While Weill’s indelible mark on the canon of Weimar era composition is indisputable, Eisler was not far behind, despite being hidden in Weill’s dust for too long. His music, especially now in the time of exile all over the globe, bears repeating for its prescience and intelligence. Levitt’s lovingly crafted “Will There Be Singing (In the Time of Darkness)” plunges us into the heart of yesteryears’ issues that are now (still) the evening news.

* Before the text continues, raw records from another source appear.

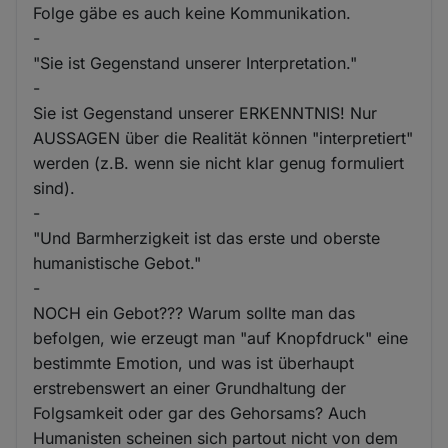
Folge gäbe es auch keine Kommunikation.
-
"Sie ist Gegenstand unserer Interpretation."
-
Sie ist Gegenstand unserer ERKENNTNIS! Nur
AUSSAGEN über die Realität können "interpretiert"
werden (z.B. wenn sie nicht klar genug formuliert
sind).
-
"Und Barmherzigkeit ist das erste und oberste
humanistische Gebot."
-
NOCH ein Gebot??? Warum sollte man das
befolgen, wie erzeugt man "auf Knopfdruck" eine
bestimmte Emotion, und was ist überhaupt
erstrebenswert an einer Grundhaltung der
Folgsamkeit oder gar des Gehorsams? Auch
Humanisten scheinen sich partout nicht von dem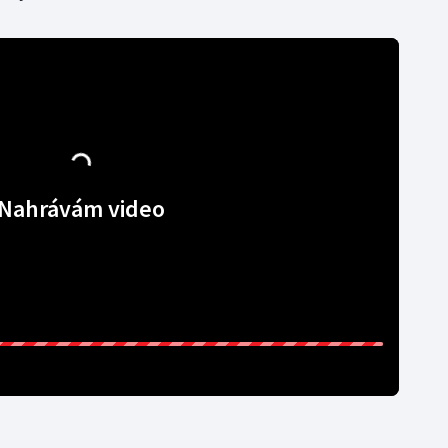
Nahrávám video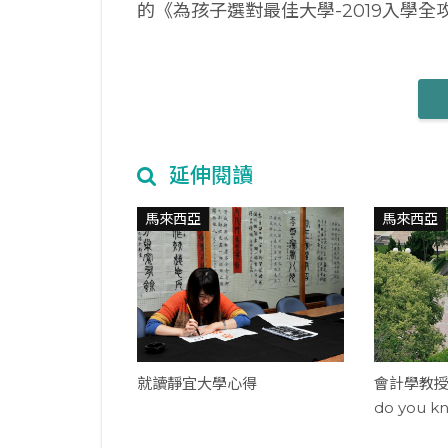
的《為孩子選對最佳大學-2019入學
延伸閱讀
馬來西亞
馬來西亞
就讀靜宜大學心得
會計學教授在哪
do you k
meet the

Eisler, a student of Schoenberg who wrote scores for the plays of Brecht and others, never achieved the status of Weill, probably due to his never having composed a tune that stuck in the public’s memory. However, Levitt makes a credible case for paying some overdue accolades for Eisler’s considerable opus, most of which are songs that carry political punch and a pungent underscoring of mankind’s unfortunate penchant for nastiness.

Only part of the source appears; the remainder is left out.